What is the fastest way (within reason of reasonable pythonicity) to count different column values โโof the same dtype for each row in a DataFrame ?
Details: I have a DataFrame categorical results for an item (in rows) by day (in columns), similar to what is generated by the following.
import numpy as np import pandas as pd def genSampleData(custCount, dayCount, discreteChoices): """generate example dataset""" np.random.seed(123) return pd.concat([ pd.DataFrame({'custId':np.array(range(1,int(custCount)+1))}), pd.DataFrame( columns = np.array(['day%d' % x for x in range(1,int(dayCount)+1)]), data = np.random.choice(a=np.array(discreteChoices), size=(int(custCount), int(dayCount))) )], axis=1)

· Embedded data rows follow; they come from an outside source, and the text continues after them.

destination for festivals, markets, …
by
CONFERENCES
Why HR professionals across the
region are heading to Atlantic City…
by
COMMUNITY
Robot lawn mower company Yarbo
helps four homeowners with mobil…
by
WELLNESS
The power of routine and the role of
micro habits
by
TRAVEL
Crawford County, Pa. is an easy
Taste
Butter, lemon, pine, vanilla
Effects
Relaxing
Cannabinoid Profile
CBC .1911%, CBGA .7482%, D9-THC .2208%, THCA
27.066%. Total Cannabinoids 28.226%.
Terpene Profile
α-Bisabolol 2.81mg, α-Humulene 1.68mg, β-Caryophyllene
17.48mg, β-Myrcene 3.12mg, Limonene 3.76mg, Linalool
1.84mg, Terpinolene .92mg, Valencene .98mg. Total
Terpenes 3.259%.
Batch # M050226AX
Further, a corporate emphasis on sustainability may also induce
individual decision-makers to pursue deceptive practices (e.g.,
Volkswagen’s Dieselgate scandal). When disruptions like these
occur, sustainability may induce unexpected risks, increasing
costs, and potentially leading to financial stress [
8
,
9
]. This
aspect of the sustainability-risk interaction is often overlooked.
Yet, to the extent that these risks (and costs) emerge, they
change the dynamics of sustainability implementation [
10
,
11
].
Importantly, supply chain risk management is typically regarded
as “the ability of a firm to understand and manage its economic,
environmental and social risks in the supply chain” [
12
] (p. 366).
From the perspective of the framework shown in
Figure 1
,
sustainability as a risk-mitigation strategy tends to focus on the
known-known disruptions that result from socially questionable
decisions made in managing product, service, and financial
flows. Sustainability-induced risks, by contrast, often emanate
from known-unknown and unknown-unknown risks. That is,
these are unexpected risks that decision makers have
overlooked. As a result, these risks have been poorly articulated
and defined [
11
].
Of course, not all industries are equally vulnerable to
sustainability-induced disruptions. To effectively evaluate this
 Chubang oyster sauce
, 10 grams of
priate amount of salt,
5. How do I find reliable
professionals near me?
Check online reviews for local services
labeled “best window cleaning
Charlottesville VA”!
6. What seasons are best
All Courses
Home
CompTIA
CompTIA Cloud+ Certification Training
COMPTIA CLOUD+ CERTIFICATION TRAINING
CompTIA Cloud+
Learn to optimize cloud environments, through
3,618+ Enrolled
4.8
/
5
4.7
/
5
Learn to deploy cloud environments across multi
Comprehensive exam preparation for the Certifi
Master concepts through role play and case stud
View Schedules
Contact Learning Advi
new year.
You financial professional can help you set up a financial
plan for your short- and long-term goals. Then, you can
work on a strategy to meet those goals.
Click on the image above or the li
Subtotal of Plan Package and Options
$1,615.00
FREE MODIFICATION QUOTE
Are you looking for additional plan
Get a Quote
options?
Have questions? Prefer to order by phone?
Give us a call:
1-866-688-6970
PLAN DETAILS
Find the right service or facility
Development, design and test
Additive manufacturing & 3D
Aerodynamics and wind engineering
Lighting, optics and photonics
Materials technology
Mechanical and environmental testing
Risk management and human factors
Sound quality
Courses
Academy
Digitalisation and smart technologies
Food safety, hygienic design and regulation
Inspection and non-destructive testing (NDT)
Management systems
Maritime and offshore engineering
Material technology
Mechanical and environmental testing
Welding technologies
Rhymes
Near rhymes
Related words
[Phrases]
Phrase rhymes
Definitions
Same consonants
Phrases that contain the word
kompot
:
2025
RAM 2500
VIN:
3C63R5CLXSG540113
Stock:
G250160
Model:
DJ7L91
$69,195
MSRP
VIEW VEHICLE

For example, if the data set indicates which drink each customer orders each time they shop, I would like to know the number of different drinks for each customer.
# notional discrete choice outcome drinkOptions, drinkIndex = np.unique(['coffee','tea','juice','soda','water'], return_inverse=True)
What I tried: The datasets in this use case will have much more items than days ( testDf example below), so I tried to find the most efficient equally:
testDf = genSampleData(100000,3, drinkIndex)
To improve my initial attempt, note that pandas.DataFrame.apply () takes an argument:
If raw=True , then the function passed will receive ndarray objects instead. If you simply apply the NumPy reduction function, this will lead to much higher performance.
This reduced execution time by more than half:
%timeit -n20 testDf.iloc[:,1:].apply(lambda x: len(np.unique(x)), axis=1, raw=True)
I was surprised that the pure numpy solution, which would seem to be equivalent to the above with raw=True , was actually a bit slower:
%timeit -n20 np.apply_along_axis(lambda x: len(np.unique(x)), axis=1, arr = testDf.iloc[:,1:].values)
Finally, I also tried to wrap the data to make the number of columns different , which in my opinion could be more efficient (at least for DataFrame.apply() , but there was no significant difference.
%timeit -n20 testDf.iloc[:,1:].T.apply(lambda x: len(np.unique(x)), raw=True)
So far, my best solution is the weird combination of df.apply from len(np.unique()) , but what else should I try?